"There followed the most colourful and picturesque journey one could dream of as the little rail led the train down towards Galilee. On the one side the hills and even the narrow ledge carrying the rails were covered in grasses and wild flowers, while on the other was a sheer drop to a racing turbulent river below. Beyond the river the hills rose precipitous and beautiful forming a deep valley leading down to Galilee that was a floral delight for travellers. Rattling away downhill the heights seemed to grow and the narrow river came nearer. Looking forward I saw a narrow spider's web of a bridge spanning the river far below it and the train turned on to it following an incredibly tight turn in the rails causing the wheels to grind ominously and the little carriages to lurch and shudder. Crossing the bridge, all that could be seen of it from a passenger's viewpoint was a shadow on the tumbling waters below.

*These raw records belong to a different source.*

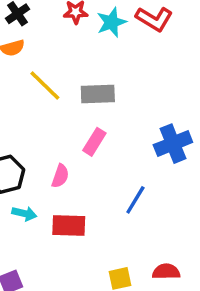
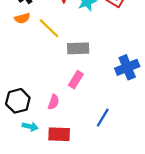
yellow line: (45, 85) -> (49, 28), moved
blue cross: (173, 144) -> (127, 67), moved

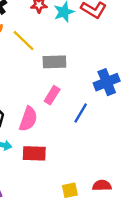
pink semicircle: (54, 102) -> (28, 119), size x1.5
blue line: (103, 118) -> (81, 113), moved

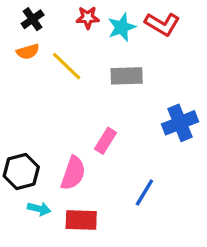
gray rectangle: (54, 62) -> (127, 76), moved
blue line: (81, 113) -> (144, 193), moved

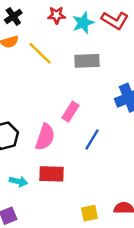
blue line: (144, 193) -> (92, 140), moved
cyan arrow: (39, 209) -> (18, 181), moved

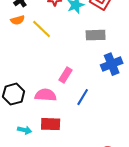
gray rectangle: (87, 61) -> (96, 35), moved
pink semicircle: (45, 137) -> (46, 95), turned -105

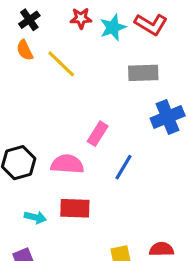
orange semicircle: (18, 20) -> (25, 50), turned 80

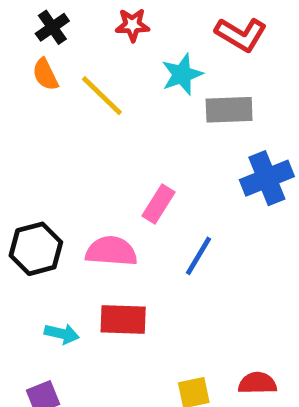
cyan star: (113, 27) -> (182, 74), moved

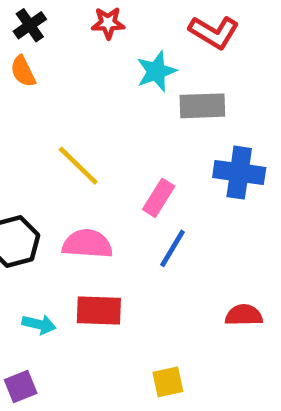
yellow line: (102, 96) -> (78, 166), moved
blue cross: (267, 178) -> (239, 173), turned 30
pink rectangle: (158, 204) -> (159, 198), moved
red semicircle: (257, 383) -> (244, 315), moved

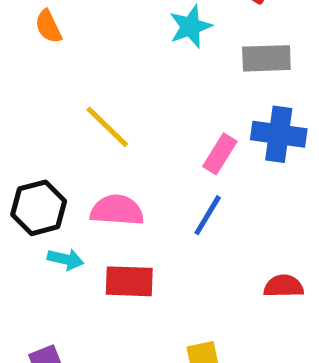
gray rectangle: (202, 106) -> (266, 58), moved
pink rectangle: (159, 198) -> (220, 154), moved
cyan arrow: (39, 324) -> (66, 259), moved

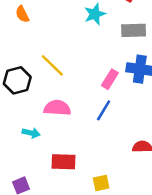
black hexagon: (39, 208) -> (17, 80), moved
red rectangle: (129, 281) -> (64, 162), moved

Stopped at a halt on the way down, there was a pause for a goods train labouring up from Tiberias loaded with oranges in bulk. The delicious aroma of fresh fruit came up with it and filled the valley. The line cleared by its passing, our little engine steamed onwards and at a lower level was delayed by a dozen goats grazing on the ledge. Angrily the driver banged his fist on the side of his cabin and one by one the goats stepped off the rails and teetered perilously on the brink of the abyss while the train steamed slowly by. After the most delightful stretch of rail travel I ever hope to enjoy we arrived in Tiberias station with a glimpse of the sea of Galilee on our right.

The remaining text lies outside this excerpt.